Thanks for the puns, too.

  • pfdietz 10 hours ago

    One of the proposals for exploiting zero (or negative) electricity prices is storage of the heat at high temperature in refractory solids. This would be used by people who normally burn a fuel for the heat. Instead, they can preheat air and reduce the fuel needed (perhaps reduced to zero).

    Firebrick works up to about 1000 C. A spinoff from MIT is using special nickel-doped chromium oxide (chromia) bricks, which can work up to 1800 C, about the temperature of a natural gas-air flame.
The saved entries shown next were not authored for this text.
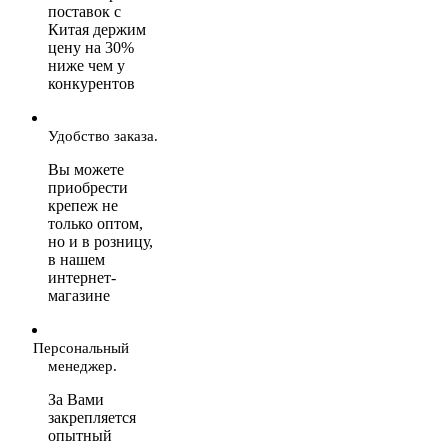
поставок с
Китая держим
цену на 30%
ниже чем у
конкурентов
Удобство заказа.
Вы можете
приобрести
крепеж не
только оптом,
но и в розницу,
в нашем
интернет-
магазине
Персональный
менеджер.
За Вами
закрепляется
опытный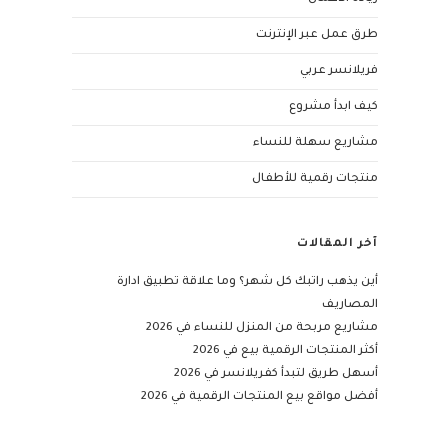
طرق عمل عبر الإنترنت
فريلانسر عربي
كيف ابدأ مشروع
مشاريع سهلة للنساء
منتجات رقمية للأطفال
آخر المقالات
أين يذهب راتبك كل شهر؟ وما علاقة تطبيق ادارة
المصاريف
مشاريع مربحة من المنزل للنساء في 2026
أكثر المنتجات الرقمية بيع في 2026
أسهل طريق لتبدأ كفريلانسر في 2026
أفضل مواقع بيع المنتجات الرقمية في 2026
These bricks are electrically conductive and can act as their own heating elements.

    https://www.fastcompany.com/91129126/these-bricks-conduct-el...

    https://electrifiedthermal.com/

    https://dspace.mit.edu/handle/1721.1/130800

  • cdchn 16 hours ago

    I hate to say this, but why aren't the Bitcoin miners jumping all over that?

    • slt2021 11 hours ago

      Related: Bitcoin miner RIOT made $32 mln by reducing or being willing to reduce if needed — its energy use consumption.

      https://www.texastribune.org/2024/01/03/texas-bitcoin-profit...

      A company such as Riot also can profit by buying power at negotiated rates ahead of time — retail power companies allow big companies to lock in prices that way — then selling it back into the state market when energy prices soar during extreme heat or cold. In Riot’s case, when electricity prices soared during the summer heat wave, Riot sold power back to TXU, a Dallas-based electricity provider, which sold it back to the grid.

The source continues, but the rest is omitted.